Somewhere below is a line with "Accueil (177, 456)" and, later, a line with "MSG on Facebook (427, 732)"; repeat those two lines and all the lines between them, exactly as they are.

Records from a dataset:
'''
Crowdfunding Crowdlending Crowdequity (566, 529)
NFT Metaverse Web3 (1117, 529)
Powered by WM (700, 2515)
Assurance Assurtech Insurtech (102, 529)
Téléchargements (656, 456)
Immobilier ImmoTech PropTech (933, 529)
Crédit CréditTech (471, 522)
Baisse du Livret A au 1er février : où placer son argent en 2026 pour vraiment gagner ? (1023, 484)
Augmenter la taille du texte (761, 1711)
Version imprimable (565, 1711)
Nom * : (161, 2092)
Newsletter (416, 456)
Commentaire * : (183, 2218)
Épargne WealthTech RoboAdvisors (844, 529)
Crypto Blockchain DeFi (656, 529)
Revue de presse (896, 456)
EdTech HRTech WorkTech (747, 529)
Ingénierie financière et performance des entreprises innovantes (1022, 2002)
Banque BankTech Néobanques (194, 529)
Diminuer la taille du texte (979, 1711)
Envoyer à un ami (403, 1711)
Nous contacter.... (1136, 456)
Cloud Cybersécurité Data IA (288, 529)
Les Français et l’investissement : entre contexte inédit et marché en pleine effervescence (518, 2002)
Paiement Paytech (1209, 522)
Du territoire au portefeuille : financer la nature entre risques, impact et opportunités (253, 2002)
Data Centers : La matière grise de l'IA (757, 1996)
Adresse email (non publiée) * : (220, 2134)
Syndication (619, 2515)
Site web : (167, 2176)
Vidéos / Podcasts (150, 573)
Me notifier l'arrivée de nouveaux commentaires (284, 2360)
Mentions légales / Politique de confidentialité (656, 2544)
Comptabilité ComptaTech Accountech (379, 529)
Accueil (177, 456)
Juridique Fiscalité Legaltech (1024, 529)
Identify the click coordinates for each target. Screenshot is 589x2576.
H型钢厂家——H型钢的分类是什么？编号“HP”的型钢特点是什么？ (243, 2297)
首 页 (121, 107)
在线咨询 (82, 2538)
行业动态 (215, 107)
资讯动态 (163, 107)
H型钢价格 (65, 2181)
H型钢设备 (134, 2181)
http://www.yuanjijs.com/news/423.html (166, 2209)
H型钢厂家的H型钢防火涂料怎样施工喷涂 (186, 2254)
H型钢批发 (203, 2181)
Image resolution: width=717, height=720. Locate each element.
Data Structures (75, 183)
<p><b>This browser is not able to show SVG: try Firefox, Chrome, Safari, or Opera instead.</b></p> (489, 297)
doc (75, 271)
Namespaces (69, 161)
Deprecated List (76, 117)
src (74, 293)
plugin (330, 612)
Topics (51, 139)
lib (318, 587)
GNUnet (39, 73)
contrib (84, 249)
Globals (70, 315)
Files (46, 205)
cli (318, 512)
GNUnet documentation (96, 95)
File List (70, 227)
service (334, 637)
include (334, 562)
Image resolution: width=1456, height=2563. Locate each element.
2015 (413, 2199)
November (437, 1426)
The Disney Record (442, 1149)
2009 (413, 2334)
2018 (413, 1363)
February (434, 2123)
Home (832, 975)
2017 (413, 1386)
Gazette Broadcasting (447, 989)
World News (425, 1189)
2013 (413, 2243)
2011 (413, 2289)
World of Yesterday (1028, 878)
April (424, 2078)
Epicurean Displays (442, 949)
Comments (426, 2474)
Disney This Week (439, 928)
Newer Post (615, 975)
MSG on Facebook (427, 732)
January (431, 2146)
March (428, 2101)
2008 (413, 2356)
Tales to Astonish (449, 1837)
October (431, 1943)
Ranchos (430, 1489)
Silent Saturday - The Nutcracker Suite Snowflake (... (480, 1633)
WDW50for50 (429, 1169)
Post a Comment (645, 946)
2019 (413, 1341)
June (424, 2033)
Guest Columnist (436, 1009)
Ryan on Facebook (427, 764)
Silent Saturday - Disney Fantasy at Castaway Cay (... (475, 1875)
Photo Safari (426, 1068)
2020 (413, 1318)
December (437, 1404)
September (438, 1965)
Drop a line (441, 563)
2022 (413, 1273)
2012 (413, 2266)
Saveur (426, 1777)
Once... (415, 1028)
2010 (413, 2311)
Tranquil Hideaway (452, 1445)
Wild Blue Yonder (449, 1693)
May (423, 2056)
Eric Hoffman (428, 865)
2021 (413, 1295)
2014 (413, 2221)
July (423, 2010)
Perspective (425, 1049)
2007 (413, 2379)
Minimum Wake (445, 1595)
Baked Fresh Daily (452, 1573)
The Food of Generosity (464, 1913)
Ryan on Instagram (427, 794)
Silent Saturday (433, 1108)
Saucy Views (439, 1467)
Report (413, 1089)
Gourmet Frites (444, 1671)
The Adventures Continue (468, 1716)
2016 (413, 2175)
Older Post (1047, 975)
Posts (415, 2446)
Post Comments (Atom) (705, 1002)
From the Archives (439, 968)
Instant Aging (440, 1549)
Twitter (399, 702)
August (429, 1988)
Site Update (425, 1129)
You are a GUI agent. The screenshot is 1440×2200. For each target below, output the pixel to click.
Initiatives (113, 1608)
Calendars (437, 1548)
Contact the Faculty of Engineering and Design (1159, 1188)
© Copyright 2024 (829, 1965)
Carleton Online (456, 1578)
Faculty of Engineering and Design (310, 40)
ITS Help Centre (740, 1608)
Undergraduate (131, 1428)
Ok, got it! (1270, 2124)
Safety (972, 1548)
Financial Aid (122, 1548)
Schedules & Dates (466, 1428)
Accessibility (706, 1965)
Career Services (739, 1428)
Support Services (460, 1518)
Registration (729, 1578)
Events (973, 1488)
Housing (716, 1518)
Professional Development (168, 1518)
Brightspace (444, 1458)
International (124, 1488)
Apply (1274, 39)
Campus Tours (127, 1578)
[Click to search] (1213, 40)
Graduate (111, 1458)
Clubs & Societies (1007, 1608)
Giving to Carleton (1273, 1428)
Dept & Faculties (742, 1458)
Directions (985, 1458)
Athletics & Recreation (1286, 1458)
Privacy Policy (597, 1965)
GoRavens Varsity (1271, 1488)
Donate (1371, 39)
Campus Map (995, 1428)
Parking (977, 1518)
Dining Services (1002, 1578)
'''
Problem solution:
Accueil (177, 456)
Juridique Fiscalité Legaltech (1024, 529)
Identify the click coordinates for each target. Screenshot is 589x2576.
H型钢厂家——H型钢的分类是什么？编号“HP”的型钢特点是什么？ (243, 2297)
首 页 (121, 107)
在线咨询 (82, 2538)
行业动态 (215, 107)
资讯动态 (163, 107)
H型钢价格 (65, 2181)
H型钢设备 (134, 2181)
http://www.yuanjijs.com/news/423.html (166, 2209)
H型钢厂家的H型钢防火涂料怎样施工喷涂 (186, 2254)
H型钢批发 (203, 2181)
Image resolution: width=717, height=720. Locate each element.
Data Structures (75, 183)
<p><b>This browser is not able to show SVG: try Firefox, Chrome, Safari, or Opera instead.</b></p> (489, 297)
doc (75, 271)
Namespaces (69, 161)
Deprecated List (76, 117)
src (74, 293)
plugin (330, 612)
Topics (51, 139)
lib (318, 587)
GNUnet (39, 73)
contrib (84, 249)
Globals (70, 315)
Files (46, 205)
cli (318, 512)
GNUnet documentation (96, 95)
File List (70, 227)
service (334, 637)
include (334, 562)
Image resolution: width=1456, height=2563. Locate each element.
2015 (413, 2199)
November (437, 1426)
The Disney Record (442, 1149)
2009 (413, 2334)
2018 (413, 1363)
February (434, 2123)
Home (832, 975)
2017 (413, 1386)
Gazette Broadcasting (447, 989)
World News (425, 1189)
2013 (413, 2243)
2011 (413, 2289)
World of Yesterday (1028, 878)
April (424, 2078)
Epicurean Displays (442, 949)
Comments (426, 2474)
Disney This Week (439, 928)
Newer Post (615, 975)
MSG on Facebook (427, 732)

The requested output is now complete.